Closed bitbacchus closed 1 year ago
Thanks for opening the new issue! Just for reference, this is their Github page: https://github.com/jeffreyevans/landmetrics. It was formerly known as spatialEco
. They actually reference and compare to your package at the end of the page :)
I had a really quick look at the code at it seems they are also "just" using raster::focal
as we do.
Just out of curiosity, which metrics did you calculate @lukasbaumbach? Maybe that's where the difference in computational speed come from.
I tested "effective mesh size" for both. Here's the two function calls
# load projected raster
pfts <- raster(file)
pfti <- pfts == 7
# landmetrics
lm <- focal.lmetrics(pfti, metric="effective.mesh.size", w=3, land.value=1, bkg = 0, latlong=FALSE)
# landscapemetrics
pfti[pfti==0] <- NA # remove background zeros
lsm <- window_lsm(pfti, window = matrix(1, nrow = 3, ncol = 3), what = c("lsm_l_mesh"))

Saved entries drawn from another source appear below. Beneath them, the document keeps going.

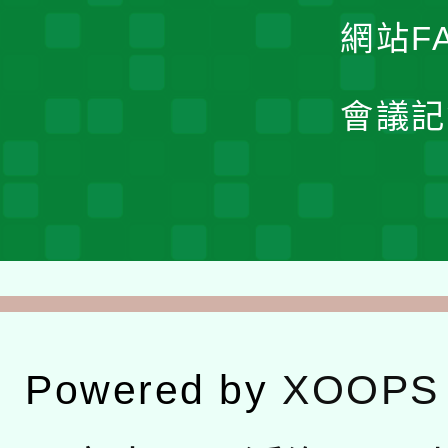
網站F
會議記
Powered by
XOOPS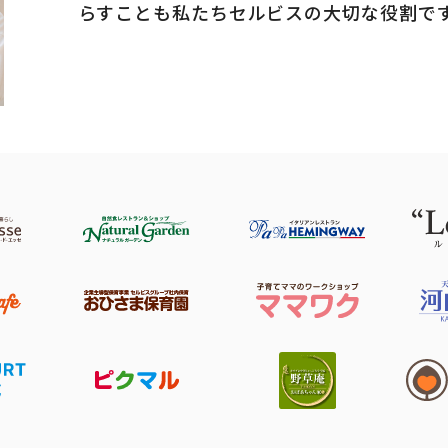
らすことも私たちセルビスの大切な役割で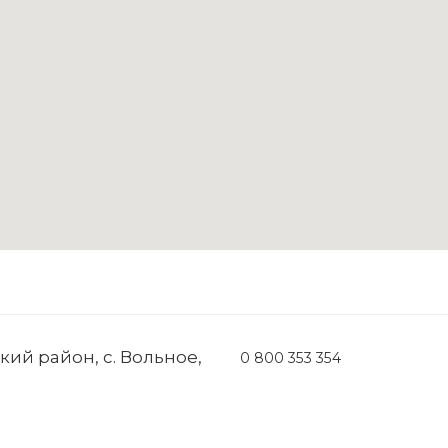
ий район, с. Вольное,
0 800 353 354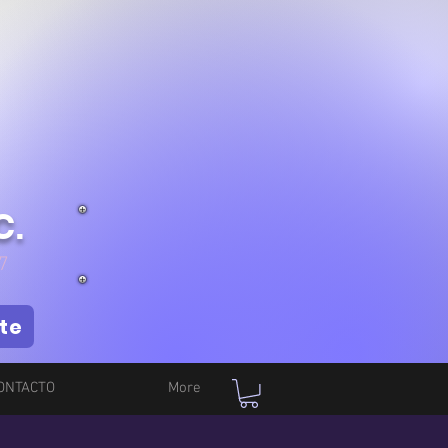
C.
7
te
ONTACTO
More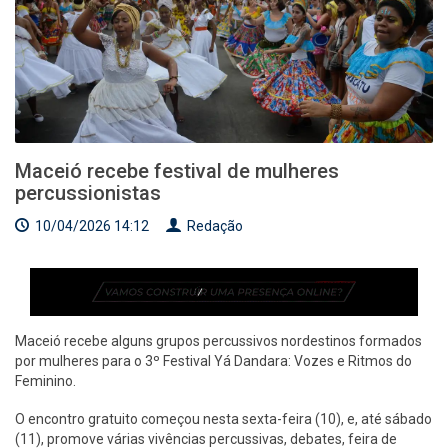
Maceió recebe festival de mulheres
percussionistas
10/04/2026 14:12
Redação
Maceió recebe alguns grupos percussivos nordestinos formados
por mulheres para o 3º Festival Yá Dandara: Vozes e Ritmos do
Feminino.
O encontro gratuito começou nesta sexta-feira (10), e, até sábado
(11), promove várias vivências percussivas, debates, feira de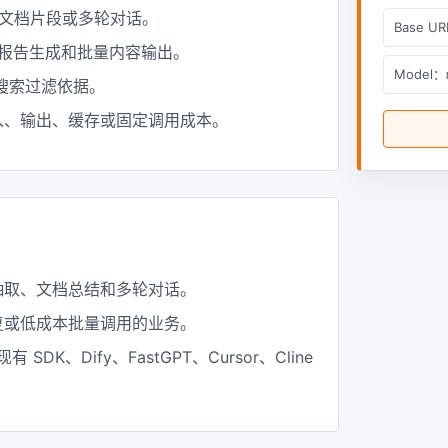
、文档片段或多轮对话。
Base U
、报告生成和批量内容输出。
Model：
搜索过滤依据。
入、输出、缓存或固定调用成本。
抽取、文档总结和多轮对话。
复或低成本批量调用的业务。
入现有 SDK、Dify、FastGPT、Cursor、Cline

I checked the raster with check_landscape()
to make sure it meets all requirements. Also calculate_lsm
with the same metric works fine. So I suspect it's really about the window function...
I tried to get some data, i.e. benchmarked with the built-in landscape
raster for both the moving window and the metric alone.
Results: landmetrics
is faster in both cases, in moving window 2.5x faster and the metric alone about 1.5x faster
Here is the code I used:
landscape <- reclassify(landscape, cbind(2, NA))
landscape <- reclassify(landscape, cbind(3, NA))
w <- 3
bm1 <- microbenchmark::microbenchmark(
lm <- focal.lmetrics(landscape, metric="effective.mesh.size", w=w, land.value=1, bkg = NA, latlong=FALSE),
lsm <- window_lsm(landscape, window = matrix(1, nrow = w, ncol = w), what = c("lsm_l_mesh")),
times = 10
)
bm1
mean_lm1 <- 929.167 # as in bm1
mean_lsm1 <- 2345.661 # as in bm1
mean_lsm1 / mean_lm1 # 2.5 x faster
bm2 <- microbenchmark::microbenchmark(
lm_single <- lmetrics(landscape, metric="effective.mesh.size", land.value=1, bkg = NA, latlong=FALSE),
lsm_single <- landscapemetrics::lsm_l_mesh(landscape = landscape)
)
bm2
mean_lm2 <- 4.126911 # as in bm2
mean_lsm2 <- 6.295985 # as in bm2
mean_lsm2 / mean_lm2 # 1.5 x faster
lmetrics <- function(x, bkg = 0, land.value = 1,
metric = "prop.landscape", latlong = FALSE) {
if( class(x) != "RasterLayer" ) stop( "x is not a valid raster layer")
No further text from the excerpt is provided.